Module 02 Project — Replicated Telemetry Store
Mission Brief
Incident ticket CN-2607-014 Severity: P3 Reporter: Mission Control Platform, Telemetry Group Status: Open
The telemetry pipeline writes ~10 kHz of samples to the Constellation Catalog. Reads come from three sources: the operations dashboard (operators viewing real-time state), the conjunction-prediction service (reads orbital state and recent telemetry together), and the analytics tier (bulk historical scans). The current single-instance design cannot keep up, and the team is migrating to a leader/follower configuration.
This project is the proving ground for that migration. You will build a Rust crate, replicated_telemetry_store, that implements:
- Single-leader replication with one synchronous and N asynchronous followers.

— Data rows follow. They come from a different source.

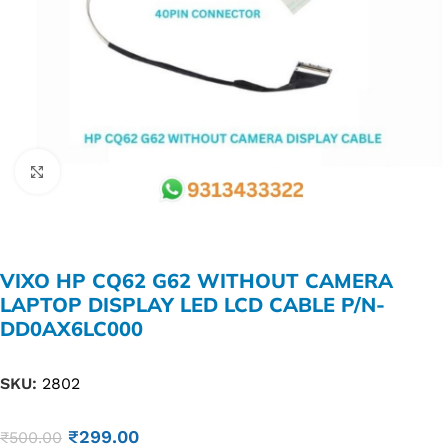
Click to enlarge
VIXO HP CQ62 G62 WITHOUT CAMERA
LAPTOP DISPLAY LED LCD CABLE P/N-
DD0AX6LC000
SKU:
2802
₹
299.00
₹
500.00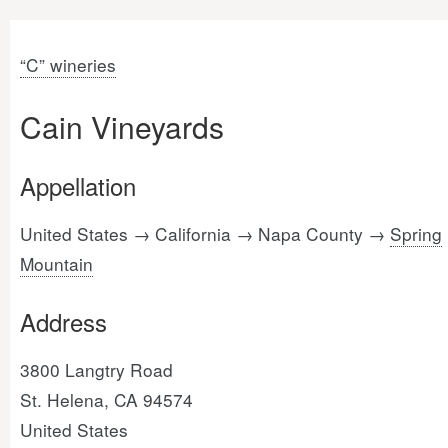
“C” wineries
Cain Vineyards
Appellation
United States → California → Napa County →
Spring
Mountain
Address
3800 Langtry Road
St. Helena, CA 94574
United States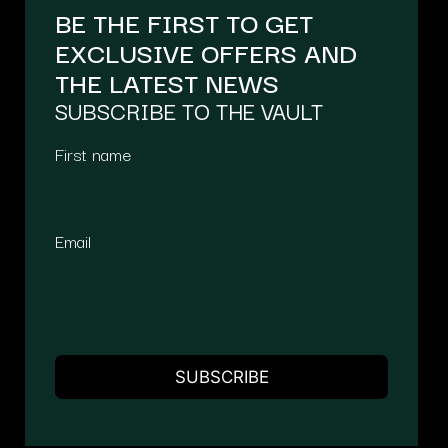
BE THE FIRST TO GET
EXCLUSIVE OFFERS AND
THE LATEST NEWS
SUBSCRIBE TO THE VAULT
First name
Email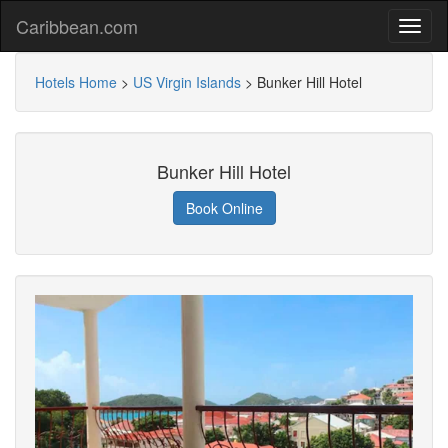
Caribbean.com
Hotels Home
>
US Virgin Islands
>
Bunker Hill Hotel
Bunker Hill Hotel
Book Online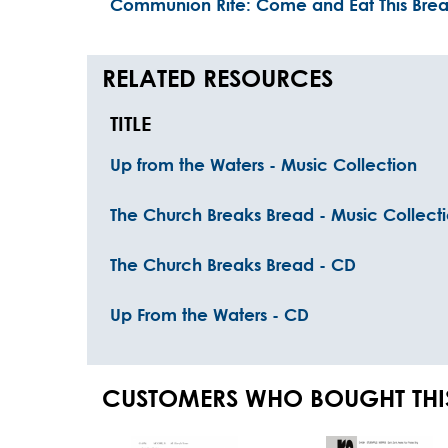
Communion Rite: Come and Eat This Bre
RELATED RESOURCES
TITLE
Up from the Waters - Music Collection
The Church Breaks Bread - Music Collect
The Church Breaks Bread - CD
Up From the Waters - CD
CUSTOMERS WHO BOUGHT THI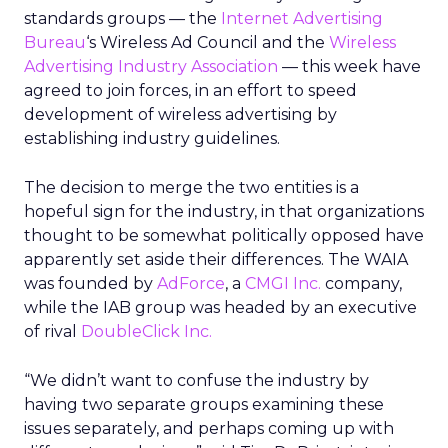
standards groups — the
Internet Advertising
Bureau
‘s Wireless Ad Council and the
Wireless
Advertising Industry Association
— this week have
agreed to join forces, in an effort to speed
development of wireless advertising by
establishing industry guidelines.
The decision to merge the two entities is a
hopeful sign for the industry, in that organizations
thought to be somewhat politically opposed have
apparently set aside their differences. The WAIA
was founded by
AdForce
, a
CMGI Inc.
company,
while the IAB group was headed by an executive
of rival
DoubleClick Inc.
“We didn’t want to confuse the industry by
having two separate groups examining these
issues separately, and perhaps coming up with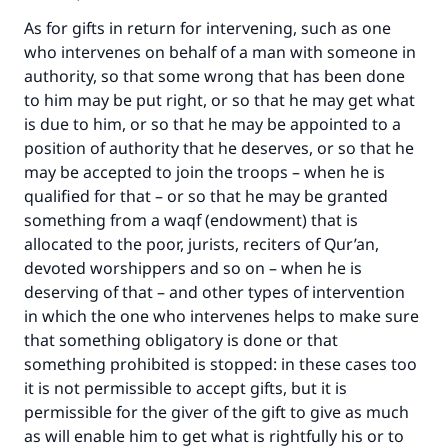
As for gifts in return for intervening, such as one
who intervenes on behalf of a man with someone in
authority, so that some wrong that has been done
to him may be put right, or so that he may get what
is due to him, or so that he may be appointed to a
position of authority that he deserves, or so that he
may be accepted to join the troops – when he is
qualified for that – or so that he may be granted
something from a waqf (endowment) that is
Make an impact on millions of lives
allocated to the poor, jurists, reciters of Qur’an,
with your contribution today
devoted worshippers and so on – when he is
deserving of that – and other types of intervention
Your support is crucial for our mission.
in which the one who intervenes helps to make sure
that something obligatory is done or that
The Prophet (ﷺ) said:
something prohibited is stopped: in these cases too
"A person who leads others to doing what is
good will earn the same reward as those who
it is not permissible to accept gifts, but it is
do it."
permissible for the giver of the gift to give as much
as will enable him to get what is rightfully his or to
(MUSLIM, 1893)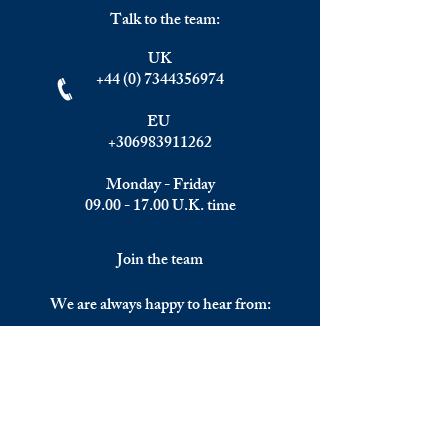
Talk to the team:
UK
+44 (0) 7344356974
EU
+306983911262
Monday - Friday
09.00 - 17.00
U.K. time
Join the team
We are always happy to hear from:
Experienced Media Sales Professionals /
Relationship Managers with C-level
communication skills
Interns in Content Writing, Editing and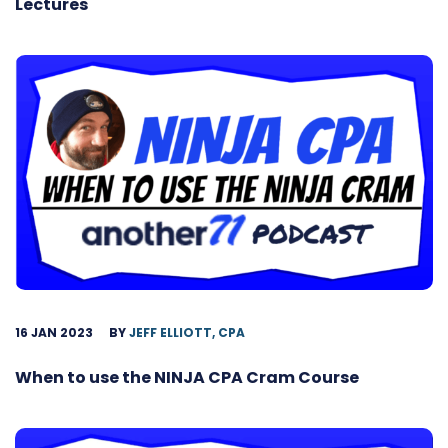
Lectures
16 JAN 2023
BY
JEFF ELLIOTT, CPA
When to use the NINJA CPA Cram Course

- A pluggable read router that supports three modes —
Leader,AnyFollower, andSessionConsistent— corresponding to "linearizable reads at leader cost," "fastest reads, accept staleness," and "read-your-writes via LSN tokens." - A simulated network layer that lets tests inject replication lag, drop messages, and partition the cluster.
- A test suite that demonstrates each of the three replication-lag anomalies and shows that the corresponding session guarantees eliminate them.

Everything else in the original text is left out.